Dennis has recently been released from a mental hospital.  Under the watchful eye of his parole officer (John Randolph), Dennis gets a mind-numbingly dull job at a local mill and tries to live a normal life.  When Dennis finally does get a chance to talk to Sue Anne, he lies to her and tells her that he’s a secret agent and that he’s in town on a mission.  Sue Anne responds to Dennis’s awkward flirting and soon, she’s accompanying him on his “missions.”  During one such mission near the mill, they’re spotted by a security guard.  Sue Anne responds by enthusiastically murdering him.

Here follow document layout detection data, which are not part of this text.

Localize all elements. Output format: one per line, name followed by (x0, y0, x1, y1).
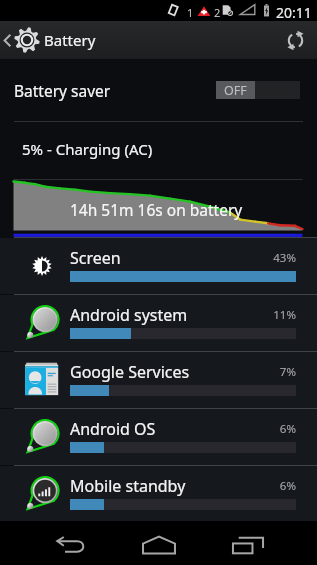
staticText: 6% (248, 421, 296, 437)
button[interactable]: Recent apps (219, 523, 276, 565)
button[interactable]: Refresh (273, 21, 317, 59)
staticText: Android OS (70, 418, 156, 440)
staticText: Battery saver (14, 80, 111, 101)
button[interactable]: Android OS (0, 409, 317, 465)
staticText: Screen (70, 247, 121, 269)
staticText: 43% (248, 250, 296, 266)
staticText: 6% (248, 478, 296, 494)
button[interactable]: Battery saver (0, 59, 317, 121)
staticText: Battery (44, 30, 96, 50)
button[interactable]: Home (130, 523, 187, 565)
button[interactable]: Google Services (0, 352, 317, 408)
staticText: Mobile standby (70, 475, 186, 497)
staticText: 7% (248, 364, 296, 380)
staticText: 20:11 (276, 3, 312, 22)
button[interactable]: Screen (0, 238, 317, 294)
button[interactable]: Android system (0, 295, 317, 351)
button[interactable]: Back (42, 523, 99, 565)
staticText: 2 (214, 5, 221, 20)
staticText: 14h 51m 16s on battery (70, 199, 243, 220)
staticText: 11% (248, 307, 296, 323)
button[interactable]: Battery (0, 21, 102, 59)
button[interactable]: Mobile standby (0, 466, 317, 522)
staticText: 5% - Charging (AC) (22, 139, 153, 159)
staticText: Google Services (70, 361, 190, 383)
staticText: OFF (224, 82, 247, 99)
staticText: Android system (70, 304, 188, 326)
staticText: 1 (187, 5, 194, 20)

Yes, the cheerleader’s a sociopath.

Sue Anne’s tyrannical mother (Beverly Garland) does not approve of her relationship with Dennis.  Sue Anne wants her mother out of the way and she expects her secret agent boyfriend to help her out…

Pretty Poison is a sharp mix of dark comedy and heightened drama, one that gets progressively darker as it progresses.  From the minute the film first shows Sue Anne intensely practicing on that field while Dennis watches her, it’s pretty obvious that the film was meant to be an allegory for American society in 1968.  Sue Anne is the perfect, all-American cheerleader who kills people because she can.  Dennis is the neurotic outsider who knows that he’ll never be able to get anyone to believe the truth.

And it all works, largely because both Anthony Perkins and Tuesday Weld are so well-cast.  It is, of course, impossible to watch Perkins without first thinking about Psycho but he actually manages to make Dennis into a very different character from Norman Bates.  If Norman was a psycho who, at first sight, looked like an innocent, Dennis is an innocent who, at first sight, looks like a psycho.  Tuesday Weld, meanwhile, turns Sue Anne into a disturbingly plausible killer, the type who, within minutes, can alternate between moodiness and giddiness, all the while squealing with orgasmic joy while bashing in someone’s head.

Tuesday Weld may hate Pretty Poison but it’s still a pretty good movie.